*** Begin section ***
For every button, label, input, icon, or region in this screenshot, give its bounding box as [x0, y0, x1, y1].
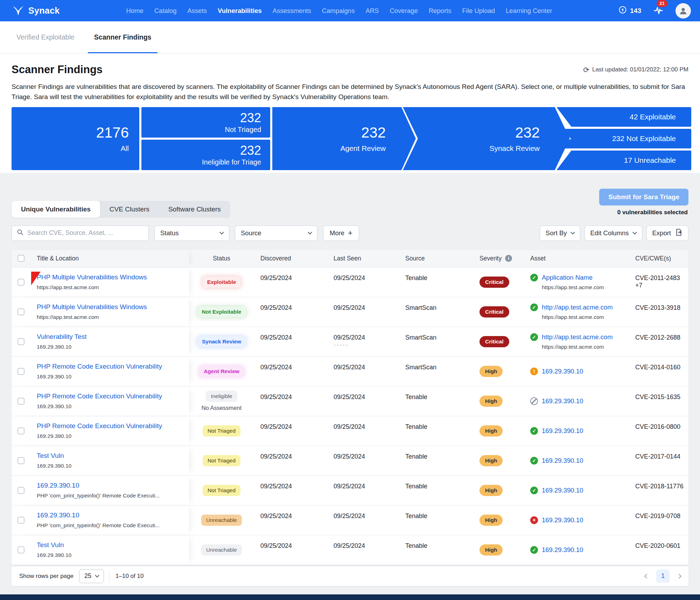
row-checkbox[interactable] — [18, 398, 24, 405]
asset-link[interactable]: http://app.test.acme.com — [542, 304, 613, 311]
finding-title-link[interactable]: PHP Remote Code Execution Vulnerability — [37, 363, 162, 370]
nav-link[interactable]: Catalog — [154, 7, 177, 15]
tab-scanner-findings[interactable]: Scanner Findings — [94, 21, 152, 53]
severity-info-icon[interactable]: i — [505, 255, 512, 262]
page-number-button[interactable]: 1 — [656, 570, 670, 583]
asset-link[interactable]: Application Name — [542, 274, 593, 281]
asset-link[interactable]: 169.29.390.10 — [542, 427, 583, 435]
finding-title-link[interactable]: PHP Multiple Vulnerabilities Windows — [37, 273, 147, 281]
refresh-icon[interactable]: ⟳ — [583, 66, 589, 74]
funnel-outcome[interactable]: 42 Exploitable — [556, 107, 691, 127]
asset-link[interactable]: 169.29.390.10 — [542, 457, 583, 465]
severity-pill: Critical — [479, 306, 509, 318]
nav-link[interactable]: Assessments — [273, 7, 311, 15]
footer-bar — [0, 594, 700, 600]
findings-table: Title & Location Status Discovered Last … — [12, 250, 688, 565]
nav-link[interactable]: Learning Center — [506, 7, 552, 15]
severity-cell: High — [473, 505, 524, 535]
funnel-not-triaged[interactable]: 232 Not Triaged — [141, 107, 270, 138]
severity-pill: Critical — [479, 277, 509, 288]
title-location-cell: PHP Remote Code Execution Vulnerability … — [12, 386, 189, 416]
search-input[interactable] — [27, 229, 144, 237]
finding-location: 169.29.390.10 — [37, 403, 183, 410]
last-seen-cell: 09/25/2024 — [327, 535, 399, 565]
funnel-all[interactable]: 2176 All — [12, 107, 139, 170]
nav-link[interactable]: Reports — [429, 7, 451, 15]
previous-page-button[interactable] — [645, 574, 649, 578]
nav-link[interactable]: Coverage — [390, 7, 418, 15]
plus-icon: + — [348, 229, 352, 237]
asset-link[interactable]: 169.29.390.10 — [542, 397, 583, 405]
row-checkbox[interactable] — [18, 546, 24, 553]
credits-counter[interactable]: 143 — [618, 6, 641, 16]
title-location-cell: PHP Remote Code Execution Vulnerability … — [12, 416, 189, 446]
finding-title-link[interactable]: PHP Multiple Vulnerabilities Windows — [37, 303, 147, 311]
row-checkbox[interactable] — [18, 427, 24, 434]
status-filter-dropdown[interactable]: Status — [154, 225, 229, 241]
asset-link[interactable]: http://app.test.acme.com — [542, 333, 613, 341]
more-filters-button[interactable]: More + — [323, 225, 359, 241]
status-badge: Not Triaged — [203, 485, 240, 496]
user-avatar[interactable] — [676, 3, 691, 19]
severity-pill: High — [479, 485, 503, 496]
status-cell: Agent Review — [189, 357, 254, 386]
table-header-row: Title & Location Status Discovered Last … — [12, 250, 688, 267]
row-checkbox[interactable] — [18, 368, 24, 375]
discovered-cell: 09/25/2024 — [254, 267, 327, 297]
source-cell: SmartScan — [399, 297, 473, 327]
more-dates-indicator[interactable]: ····· — [334, 343, 393, 346]
asset-link[interactable]: 169.29.390.10 — [542, 516, 583, 524]
finding-title-link[interactable]: 169.29.390.10 — [37, 511, 79, 519]
view-tab[interactable]: Software Clusters — [159, 201, 230, 218]
submit-for-sara-triage-button[interactable]: Submit for Sara Triage — [599, 189, 688, 205]
nav-link[interactable]: Home — [126, 7, 143, 15]
select-all-checkbox[interactable] — [18, 255, 24, 262]
asset-link[interactable]: 169.29.390.10 — [542, 546, 583, 554]
tab-verified-exploitable[interactable]: Verified Exploitable — [16, 21, 75, 53]
finding-title-link[interactable]: PHP Remote Code Execution Vulnerability — [37, 422, 162, 430]
last-seen-cell: 09/25/2024 — [327, 446, 399, 475]
view-tab[interactable]: Unique Vulnerabilities — [12, 201, 100, 218]
source-cell: Tenable — [399, 386, 473, 416]
search-box — [12, 225, 149, 241]
finding-title-link[interactable]: Vulnerability Test — [37, 333, 87, 341]
column-cve: CVE/CWE(s) — [629, 250, 691, 267]
table-body: PHP Multiple Vulnerabilities Windows htt… — [12, 267, 688, 565]
finding-title-link[interactable]: PHP Remote Code Execution Vulnerability — [37, 392, 162, 400]
nav-link[interactable]: File Upload — [462, 7, 495, 15]
view-tab[interactable]: CVE Clusters — [100, 201, 159, 218]
brand[interactable]: Synack — [12, 5, 59, 17]
rows-per-page-select[interactable]: 25 — [79, 569, 104, 583]
nav-links: Home Catalog Assets Vulnerabilities Asse… — [126, 7, 552, 15]
nav-link[interactable]: Vulnerabilities — [218, 7, 262, 15]
source-cell: Tenable — [399, 505, 473, 535]
activity-notifications[interactable]: 21 — [653, 5, 664, 17]
last-updated: ⟳ Last updated: 01/01/2022; 12:00 PM — [583, 66, 688, 74]
asset-link[interactable]: 169.29.390.10 — [542, 368, 583, 375]
finding-title-link[interactable]: 169.29.390.10 — [37, 482, 79, 489]
row-checkbox[interactable] — [18, 487, 24, 494]
funnel-agent-review[interactable]: 232 Agent Review — [272, 107, 416, 170]
row-checkbox[interactable] — [18, 279, 24, 286]
edit-columns-dropdown[interactable]: Edit Columns — [584, 225, 642, 241]
finding-title-link[interactable]: Test Vuln — [37, 541, 64, 549]
funnel-ineligible[interactable]: 232 Ineligible for Triage — [141, 140, 270, 170]
export-button[interactable]: Export — [646, 225, 688, 241]
cve-cell: CVE-2014-0160 — [629, 357, 691, 386]
row-checkbox[interactable] — [18, 308, 24, 315]
funnel-synack-review[interactable]: 232 Synack Review — [403, 107, 570, 170]
nav-link[interactable]: Campaigns — [322, 7, 355, 15]
funnel-outcome[interactable]: 17 Unreachable — [556, 151, 691, 170]
nav-link[interactable]: ARS — [365, 7, 379, 15]
source-filter-dropdown[interactable]: Source — [235, 225, 317, 241]
finding-title-link[interactable]: Test Vuln — [37, 452, 64, 460]
funnel-outcome[interactable]: 232 Not Exploitable — [556, 129, 691, 148]
asset-link[interactable]: 169.29.390.10 — [542, 487, 583, 494]
nav-link[interactable]: Assets — [188, 7, 207, 15]
row-checkbox[interactable] — [18, 517, 24, 524]
last-seen-cell: 09/25/2024 — [327, 267, 399, 297]
row-checkbox[interactable] — [18, 457, 24, 464]
next-page-button[interactable] — [677, 574, 681, 578]
sort-by-dropdown[interactable]: Sort By — [540, 225, 580, 241]
row-checkbox[interactable] — [18, 338, 24, 345]
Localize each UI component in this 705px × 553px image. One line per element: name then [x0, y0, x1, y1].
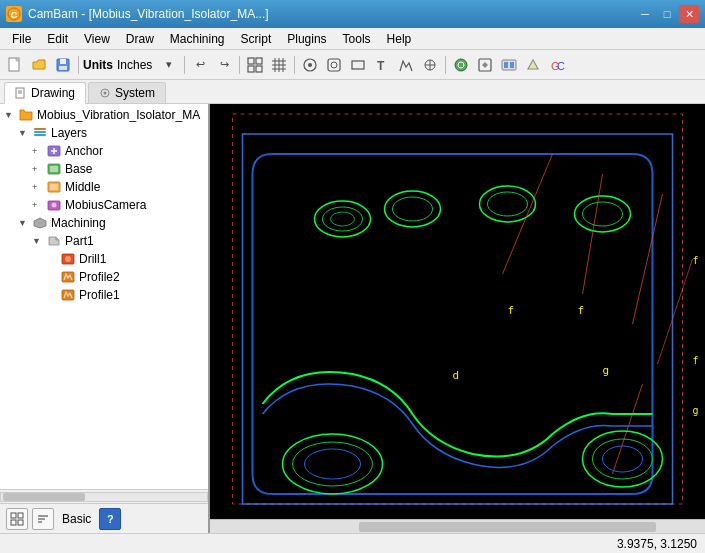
toolbar: Units Inches ▾ ↩ ↪ T GC	[0, 50, 705, 80]
svg-rect-45	[50, 166, 58, 172]
menu-edit[interactable]: Edit	[39, 28, 76, 49]
tab-system-label: System	[115, 86, 155, 100]
tool6[interactable]	[419, 54, 441, 76]
canvas-area[interactable]: f f d g f f g	[210, 104, 705, 533]
main-content: ▼ Mobius_Vibration_Isolator_MA ▼ Layers …	[0, 104, 705, 533]
tool1[interactable]	[299, 54, 321, 76]
units-dropdown-btn[interactable]: ▾	[158, 54, 180, 76]
middle-icon	[46, 179, 62, 195]
tree-item-base[interactable]: + Base	[0, 160, 208, 178]
menu-tools[interactable]: Tools	[335, 28, 379, 49]
tree-item-anchor[interactable]: + Anchor	[0, 142, 208, 160]
toggle-layers[interactable]: ▼	[18, 128, 32, 138]
panel-btn-sort[interactable]	[32, 508, 54, 530]
svg-text:d: d	[453, 369, 460, 382]
svg-point-52	[67, 258, 70, 261]
tree-item-layers[interactable]: ▼ Layers	[0, 124, 208, 142]
base-icon	[46, 161, 62, 177]
drawing-tab-icon	[15, 87, 27, 99]
tree-item-mobiuscamera[interactable]: + MobiusCamera	[0, 196, 208, 214]
tree-label-part1: Part1	[65, 234, 94, 248]
menu-file[interactable]: File	[4, 28, 39, 49]
toggle-drill1	[46, 254, 60, 264]
svg-rect-40	[34, 128, 46, 130]
svg-rect-5	[59, 66, 67, 70]
tree-label-machining: Machining	[51, 216, 106, 230]
menu-view[interactable]: View	[76, 28, 118, 49]
menu-script[interactable]: Script	[233, 28, 280, 49]
toggle-profile1	[46, 290, 60, 300]
svg-rect-30	[510, 62, 514, 68]
tab-drawing[interactable]: Drawing	[4, 82, 86, 104]
tree-label-profile2: Profile2	[79, 270, 120, 284]
tree-label-camera: MobiusCamera	[65, 198, 146, 212]
tree-item-profile1[interactable]: Profile1	[0, 286, 208, 304]
tree-label-middle: Middle	[65, 180, 100, 194]
tab-bar: Drawing System	[0, 80, 705, 104]
svg-rect-8	[248, 66, 254, 72]
left-panel: ▼ Mobius_Vibration_Isolator_MA ▼ Layers …	[0, 104, 210, 533]
svg-rect-56	[18, 513, 23, 518]
tool5[interactable]	[395, 54, 417, 76]
profile1-icon	[60, 287, 76, 303]
menu-machining[interactable]: Machining	[162, 28, 233, 49]
system-tab-icon	[99, 87, 111, 99]
menu-help[interactable]: Help	[379, 28, 420, 49]
toggle-camera[interactable]: +	[32, 200, 46, 210]
tree-label-base: Base	[65, 162, 92, 176]
save-button[interactable]	[52, 54, 74, 76]
svg-rect-18	[328, 59, 340, 71]
tool8[interactable]	[474, 54, 496, 76]
svg-rect-4	[60, 59, 66, 64]
menu-draw[interactable]: Draw	[118, 28, 162, 49]
tree-item-machining[interactable]: ▼ Machining	[0, 214, 208, 232]
grid2-btn[interactable]	[268, 54, 290, 76]
tree-item-root[interactable]: ▼ Mobius_Vibration_Isolator_MA	[0, 106, 208, 124]
svg-rect-62	[213, 104, 703, 533]
tool10[interactable]	[522, 54, 544, 76]
tree-label-root: Mobius_Vibration_Isolator_MA	[37, 108, 200, 122]
maximize-button[interactable]: □	[657, 5, 677, 23]
toggle-root[interactable]: ▼	[4, 110, 18, 120]
folder-icon-root	[18, 107, 34, 123]
tree-item-profile2[interactable]: Profile2	[0, 268, 208, 286]
tool9[interactable]	[498, 54, 520, 76]
toggle-anchor[interactable]: +	[32, 146, 46, 156]
tree-item-drill1[interactable]: Drill1	[0, 250, 208, 268]
tool11[interactable]: GC	[546, 54, 568, 76]
tree-scrollbar[interactable]	[0, 489, 208, 503]
tool3[interactable]	[347, 54, 369, 76]
tool4[interactable]: T	[371, 54, 393, 76]
tree-item-middle[interactable]: + Middle	[0, 178, 208, 196]
toggle-middle[interactable]: +	[32, 182, 46, 192]
svg-rect-29	[504, 62, 508, 68]
grid-btn[interactable]	[244, 54, 266, 76]
minimize-button[interactable]: ─	[635, 5, 655, 23]
tool7[interactable]	[450, 54, 472, 76]
profile2-icon	[60, 269, 76, 285]
toggle-base[interactable]: +	[32, 164, 46, 174]
toggle-machining[interactable]: ▼	[18, 218, 32, 228]
basic-label: Basic	[62, 512, 91, 526]
close-button[interactable]: ✕	[679, 5, 699, 23]
help-button[interactable]: ?	[99, 508, 121, 530]
redo-button[interactable]: ↪	[213, 54, 235, 76]
tree-item-part1[interactable]: ▼ Part1	[0, 232, 208, 250]
camera-icon	[46, 197, 62, 213]
menu-plugins[interactable]: Plugins	[279, 28, 334, 49]
tab-system[interactable]: System	[88, 82, 166, 103]
svg-rect-6	[248, 58, 254, 64]
tool2[interactable]	[323, 54, 345, 76]
undo-button[interactable]: ↩	[189, 54, 211, 76]
toggle-part1[interactable]: ▼	[32, 236, 46, 246]
svg-rect-57	[11, 520, 16, 525]
open-button[interactable]	[28, 54, 50, 76]
new-button[interactable]	[4, 54, 26, 76]
svg-point-37	[104, 92, 107, 95]
toggle-profile2	[46, 272, 60, 282]
tree-area[interactable]: ▼ Mobius_Vibration_Isolator_MA ▼ Layers …	[0, 104, 208, 489]
tab-drawing-label: Drawing	[31, 86, 75, 100]
tree-label-drill1: Drill1	[79, 252, 106, 266]
canvas-hscroll[interactable]	[210, 519, 705, 533]
panel-btn-grid[interactable]	[6, 508, 28, 530]
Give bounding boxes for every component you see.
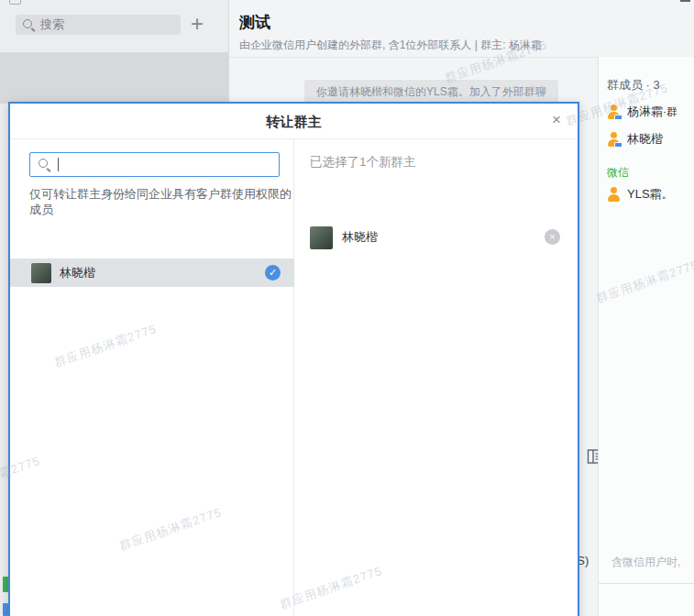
dialog-title: 转让群主 <box>10 114 578 131</box>
avatar <box>310 226 333 249</box>
avatar <box>31 263 51 283</box>
check-icon[interactable]: ✓ <box>265 265 281 280</box>
search-icon <box>23 19 35 31</box>
remove-icon[interactable]: × <box>545 229 560 245</box>
member-row-owner[interactable]: 杨淋霜·群 <box>607 104 677 120</box>
chat-header-subtitle: 由企业微信用户创建的外部群, 含1位外部联系人 | 群主: 杨淋霜 <box>239 38 542 53</box>
wechat-person-icon <box>607 187 621 202</box>
group-info-sidebar: 群成员 · 3 杨淋霜·群 林晓楷 微信 YLS霜。 含微信用户时, <box>598 57 694 616</box>
search-input[interactable]: 搜索 <box>16 15 181 35</box>
search-icon <box>39 159 50 170</box>
system-message: 你邀请林晓楷和微信的YLS霜。加入了外部群聊 <box>304 80 558 104</box>
app-window: 搜索 + 测试 外部 你修改群名为“测... 1分钟前 测试 由企业微信用户创建… <box>0 0 694 616</box>
selected-member-name: 林晓楷 <box>342 229 378 246</box>
dialog-hint-text: 仅可转让群主身份给同企业具有客户群使用权限的成员 <box>29 186 292 217</box>
chat-header-title: 测试 <box>239 12 270 33</box>
sidebar-divider <box>599 583 694 584</box>
add-chat-button[interactable]: + <box>185 11 209 37</box>
selected-member-row: 林晓楷 × <box>310 226 562 249</box>
clipped-minimize-icon <box>680 0 690 2</box>
member-name: YLS霜。 <box>627 186 674 203</box>
search-placeholder: 搜索 <box>40 16 64 33</box>
member-row[interactable]: 林晓楷 <box>607 131 663 148</box>
candidate-row-selected[interactable]: 林晓楷 ✓ <box>10 258 294 287</box>
corp-person-icon <box>607 132 621 147</box>
close-icon[interactable]: × <box>546 110 567 130</box>
group-members-header: 群成员 · 3 <box>607 77 660 94</box>
candidate-name: 林晓楷 <box>60 265 95 281</box>
clipped-top-icon <box>9 0 21 5</box>
member-name: 杨淋霜 <box>627 104 663 120</box>
wechat-section-label: 微信 <box>607 165 629 181</box>
dialog-member-list-panel: 仅可转让群主身份给同企业具有客户群使用权限的成员 林晓楷 ✓ <box>10 139 294 616</box>
corp-person-icon <box>607 104 621 119</box>
member-row-wechat[interactable]: YLS霜。 <box>607 186 674 203</box>
text-caret <box>58 158 59 171</box>
chat-list-item-selected[interactable]: 测试 外部 你修改群名为“测... 1分钟前 <box>0 52 228 104</box>
dialog-selected-panel: 已选择了1个新群主 林晓楷 × 确定 取消 <box>294 139 578 616</box>
selected-count-header: 已选择了1个新群主 <box>310 154 416 170</box>
transfer-owner-dialog: 转让群主 × 仅可转让群主身份给同企业具有客户群使用权限的成员 林晓楷 ✓ 已选… <box>8 102 579 616</box>
wechat-note-fragment: 含微信用户时, <box>611 555 680 570</box>
member-suffix: ·群 <box>663 104 677 120</box>
member-name: 林晓楷 <box>627 131 663 148</box>
dialog-search-input[interactable] <box>29 152 280 177</box>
*** End section ***
Work item :: Only lines that include "avatar" belong in the answer; copy all of them from the listing.

Your solution ::
user-avatar[interactable] — [676, 3, 691, 19]
avatar <box>310 226 333 249</box>
avatar <box>31 263 51 283</box>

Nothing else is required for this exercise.